Kenneth Ahern and Amy Dittmar interpret that random change as a natural experiment to estimate gender effects. When the law passed, some firms had 0 percent female board representation, others had 10 percent, and others had 20 percent. Those firms with no women on their boards had to increase their percentage of women more than the firms that already had 20 percent women board members. The complete data set consists of more than two hundred firms, each of which had to add some percentage of women to comply with the law.

In an ideal natural experiment, the women who joined the boards would be identical to the male board members on other relevant characteristics such as experience levels or educational backgrounds. Unfortunately, the women were younger and had less experience. Half as many of the new women board members had been CEOs as the men they replaced. Differences in experience contribute to board dynamics and decision making. Furthermore, some appointees were family members of the owners, raising the possibility that some firms tried to skirt the law.13 One would expect that dismantling or expanding an existing board and adding younger, less experienced people, regardless of gender, would hurt performance in the short term.14

Though not perfect, as few natural experiments are, the Norwegian example provides a solid test case.
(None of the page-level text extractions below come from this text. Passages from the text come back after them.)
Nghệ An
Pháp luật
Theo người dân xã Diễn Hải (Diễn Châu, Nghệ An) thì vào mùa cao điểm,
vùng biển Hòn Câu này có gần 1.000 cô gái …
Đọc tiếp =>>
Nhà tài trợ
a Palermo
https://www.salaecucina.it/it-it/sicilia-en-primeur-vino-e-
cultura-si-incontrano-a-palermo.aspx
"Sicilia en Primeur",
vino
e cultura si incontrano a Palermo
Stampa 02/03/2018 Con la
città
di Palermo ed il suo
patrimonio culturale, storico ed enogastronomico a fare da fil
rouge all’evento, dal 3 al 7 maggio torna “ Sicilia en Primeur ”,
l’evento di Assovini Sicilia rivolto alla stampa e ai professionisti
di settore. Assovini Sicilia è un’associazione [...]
If those firms that added relatively more women performed worse, then we can infer that adding women to boards hurt performance. If those firms that added more women performed better, then we can infer that adding women to boards improved performance. The evidence from the Norwegian case reveals a negative effect of gender diversity. The boards that most increased their gender diversity performed less well after the law was implemented. The decrease in return on equity was found to be as high as 20 percent for some firms.15 That finding has been corroborated in other studies.16

These findings should not be surprising, except to those people who believe that diversity bonuses occur by magic. To see why, we need to return to the logic. For cognitive diversity to produce a bonus, it must be germane to the task. That same logic applies to identity diversity. For women, by virtue of being women, to create immediate diversity bonuses, women’s repertoires—their knowledge, information, models, heuristics, and representations—would have to produce more accurate predictions, more creative ideas, better solutions to problems, or more comprehensive evaluations of projects. A female policy maker crafting legislation for education reform or a public health official developing wellness protocols to reduce health disparities may well possess information or knowledge that stems from her identity. A chemist studying amyloids may not.
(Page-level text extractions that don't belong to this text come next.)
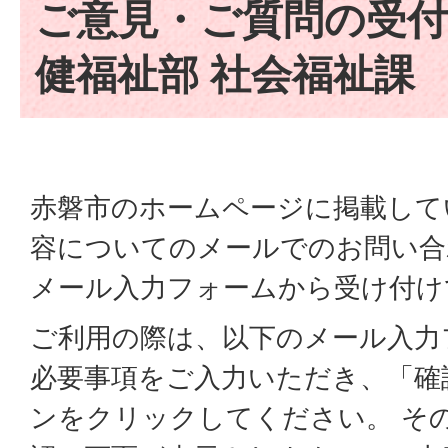
ご意見・ご質問の受付
健福祉部 社会福祉課
赤磐市のホームページに掲載して
容についてのメールでのお問い合
メール入力フォームから受け付け
ご利用の際は、以下のメール入力
必要事項をご入力いただき、「確
ンをクリックしてください。 そ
With that logic in mind, we can return to the case at hand. Norway’s main industries are petroleum, natural gas, metals, fishing, pulp paper, chemicals, machinery, timber, textiles, and mining. Two features stand out. First, these are all capital-intensive industries competing in commodity markets. Unlike fast food, retail, tech, entertainment, or media, these industries cannot or do not roll out new product lines each quarter. Furthermore, companies that manufacture chemicals, drill for oil, harvest timber, and build machinery do not sell directly to consumers, nor do they need to understand the tastes of diverse consumers. With the possible exception of textiles, none of these industries would seem situated for identity diversity bonuses in their primary markets.

Gender would and surely does matter in these industries on operational, cultural, and strategic dimensions. Over the past decade, I have spent some time at a leading Scandinavian manufacturing company. A few decades ago the great majority of their engineers and management were native men. Now, they find that a representative percentage of the top students are recent immigrants and women.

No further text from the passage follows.